Doug Henwood dhenwood at panix.com
Sun Aug 1 10:16:42 PDT 1999


Alex LoCascio wrote:

>On Sat, 31 Jul 1999 21:58:49 +0100 Jim heartfield
><jim at heartfield.demon.co.uk> writes:
> >(Cultural critics: that's what punk rock was all about. Listen to the
> >first Jam LP and ask yourself who Paul Weller voted for in 1979 -
> >Margaret Thatcher - or listen to Chelsea's great song The Right to Work,
> >and remind yourself that the lead singer wrote it as a protest *against*
> >trade unions. The Clash were something of a throwback, because their
> >manager Bernie Taupin, thinking that they should sing about politics
> >gave them some SWP pamphlets and told them to put them to music.)
>
>This is an oversimplification.  How then, do you explain the Gang of
>Four, whose politics seem to me like a weird hybrid of Situationism and
>the Frankfurt School?  And howzabout the fact, recently pointed out in
>the latest issue of The Baffler by Mike O'Flaherty, that the folks behind
>the post-punk label Rough Trade were actively involved in the SWP?
>
>Just because The Jam were (to use Jon Savage's phrase) "little Tories,"

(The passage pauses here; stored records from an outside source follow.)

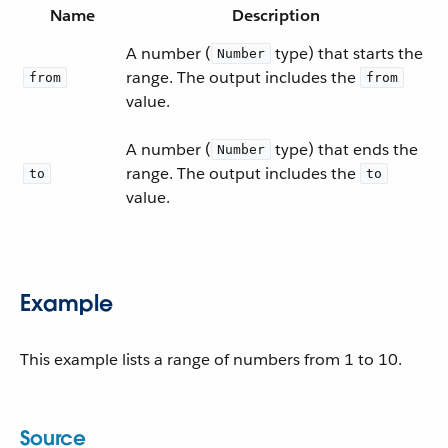
Name
Description
A number (
type) that starts the
Number
range. The output includes the
from
from
value.
A number (
type) that ends the
Number
range. The output includes the
to
to
value.
Example
This example lists a range of numbers from 1 to 10.
Source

>that's no reason to tar the whole movement as a reactionary one.
>
>I'd argue that punk was largely an apolitical movement; there's no
>politics behind, say, The Damned or Siouxie.  But the few groups that
>made political statements did so from the Left.

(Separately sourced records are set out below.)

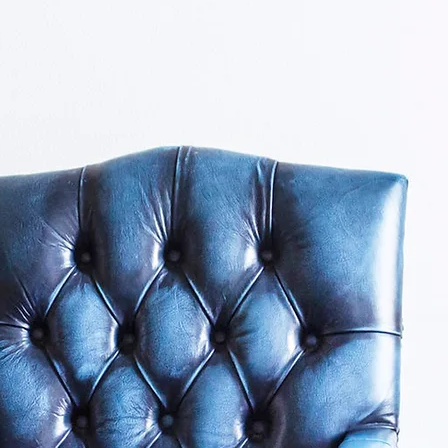
About Us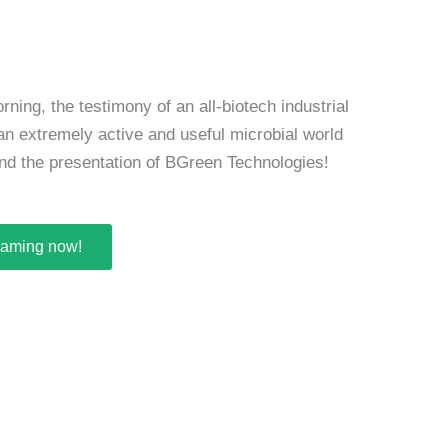
ning, the testimony of an all-biotech industrial
 an extremely active and useful microbial world
 and the presentation of BGreen Technologies!
reaming now!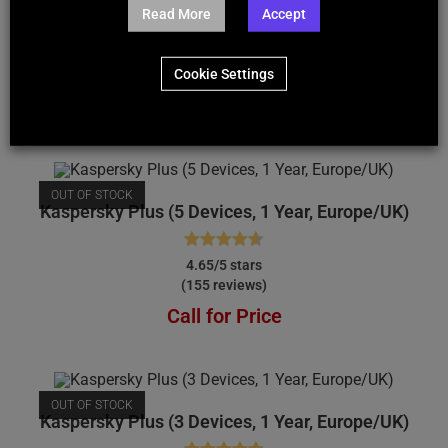
Kaspersky Plus (10 Devices, 1 Year, Europe/UK)
Read More
Accept
Rated
4.74
4.74/5 stars
Cookie Settings
(184 reviews)
out of 5
Call for Price
OUT OF STOCK
Kaspersky Plus (5 Devices, 1 Year, Europe/UK)
Rated
4.65
4.65/5 stars
(155 reviews)
out of 5
Call for Price
OUT OF STOCK
Kaspersky Plus (3 Devices, 1 Year, Europe/UK)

Yeah, though mainly from the anarchist left. What about the Mekons 
and the Au Pairs? And the Slits, whom I quoted in Wall Street, a fact 
that James noted in his LM review ("I need something new/something 
trivial will do/I need to satisfy this empty feeling").

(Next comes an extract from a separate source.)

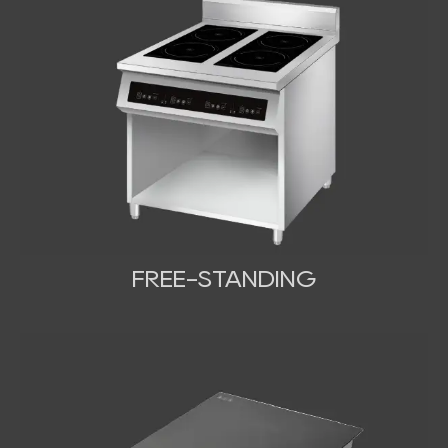
FREE-STANDING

I agree that there was a lot of revulsion against the welfare state 
in early punk - Boredom and Nowhere were the destinations on two 
busses on the cover of a Sex Pistols single. And a lot of early 
American hardcore was hyperindividualistic, strength-worshipping, 
racist - i.e., heavily tinged with an American pop fascism. But there 
was a lot of revulsion against the authoritarianism, moralism, 
violence, and greed of Maggie & Ronnie. I just got a copy of the 3-CD 
set Agitprop: The Politics of Punk, an anthology of stuff from the 
late 70s/early 80s. Its politics are not out of Geoffrey Howe and 
Alan Walters, for sure. And then there was that great song by a 
Swedish hardcore band whose name I can't remember, with the inspiring 
refrain, "Ronald Reagan is a wanker."